You Can’t Chase Every Customer

As entrepreneurs, we chase revenue wherever we can find it, often without fully considering whether we are winning the customer base we really want or whether we are taking time away from the customers we should be chasing. At IncentOne, one day it was health plans, the next it was employers, the next it was distribution channels. In the beginning, you are willing to talk to anyone about your service because you are looking for positive feedback and validation. I am sure that when I took an Amtrak train to Boston, I tried to sell my health reward solution to the Amtrak employee that ran the concession stand.
We have this desire to go after any customer that shows interest—even if the customer is highly unlikely to need or want your solution. “We can go everywhere. We will go anywhere.” This is often the revenue strategy of the entrepreneur. Your perspective is, money is money, and we need more money.

It is natural to chase revenue. It is also natural to believe that everyone wants your product or service. But this isn’t as harmless as it sounds.

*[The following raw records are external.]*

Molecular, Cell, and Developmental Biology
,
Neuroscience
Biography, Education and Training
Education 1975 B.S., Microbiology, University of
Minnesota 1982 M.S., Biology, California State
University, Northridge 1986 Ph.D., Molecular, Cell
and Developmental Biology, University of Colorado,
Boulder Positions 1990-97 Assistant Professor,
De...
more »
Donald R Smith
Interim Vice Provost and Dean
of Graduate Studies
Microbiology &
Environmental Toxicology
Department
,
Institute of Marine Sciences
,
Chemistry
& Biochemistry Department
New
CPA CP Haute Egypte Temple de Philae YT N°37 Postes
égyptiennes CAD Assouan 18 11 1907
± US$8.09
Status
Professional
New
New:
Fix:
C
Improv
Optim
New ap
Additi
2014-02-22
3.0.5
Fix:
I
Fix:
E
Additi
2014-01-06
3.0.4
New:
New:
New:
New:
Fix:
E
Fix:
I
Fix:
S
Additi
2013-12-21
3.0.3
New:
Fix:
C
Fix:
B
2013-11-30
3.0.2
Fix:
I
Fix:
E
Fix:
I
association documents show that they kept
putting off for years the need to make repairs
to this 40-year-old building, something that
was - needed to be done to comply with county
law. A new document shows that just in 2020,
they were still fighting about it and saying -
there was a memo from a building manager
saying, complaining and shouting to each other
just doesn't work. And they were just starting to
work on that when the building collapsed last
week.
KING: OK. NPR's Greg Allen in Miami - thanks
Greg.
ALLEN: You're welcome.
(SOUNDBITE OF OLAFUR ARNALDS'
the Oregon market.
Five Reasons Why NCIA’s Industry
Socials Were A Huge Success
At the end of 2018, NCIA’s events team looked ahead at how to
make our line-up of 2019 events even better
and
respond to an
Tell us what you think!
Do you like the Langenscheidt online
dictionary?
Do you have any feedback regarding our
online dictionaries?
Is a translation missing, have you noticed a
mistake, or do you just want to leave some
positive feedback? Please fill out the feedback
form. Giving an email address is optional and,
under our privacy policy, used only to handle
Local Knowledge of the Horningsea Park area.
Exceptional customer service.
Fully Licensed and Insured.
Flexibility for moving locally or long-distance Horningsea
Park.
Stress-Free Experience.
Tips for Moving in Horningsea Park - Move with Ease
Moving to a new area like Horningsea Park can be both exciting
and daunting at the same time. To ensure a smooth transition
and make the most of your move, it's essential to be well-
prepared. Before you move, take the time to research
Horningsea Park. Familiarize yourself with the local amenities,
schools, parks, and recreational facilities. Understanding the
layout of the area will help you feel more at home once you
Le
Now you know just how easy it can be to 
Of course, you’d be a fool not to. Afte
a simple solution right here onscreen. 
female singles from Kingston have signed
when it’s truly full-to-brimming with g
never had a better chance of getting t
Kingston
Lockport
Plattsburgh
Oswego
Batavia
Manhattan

“Don’t chase every customer.” 

Problems With Chasing Every Customer

  • First – you have limited resources and your scarcest resource is time. Every minute you spend on one activity is a minute you don’t spend on another
  • Second – every new type of customer you chase requires you to learn the market, find those customers, create the right marketing message, hire people with market knowledge and develop credibility in that market. Doing that for one type of customer is hard enough. Trying to do it for multiple customer types is impossible.
  • Third – it is natural that you will encounter resistance from customers, especially if you are doing something new. It will take time to learn how to overcome objections or to help customers understand the value of your offering. If you are not committed to a path, you are likely to turn to another path when you do encounter the resistance as opposed to creatively working through it and learning what you need to know about that market segment and how to tailor your approach to the market. Going after every customer opportunity, or market segment, or responding to the inquiry of the day, seems like the fastest path to revenue, but often can be a real distraction from gaining traction in a market.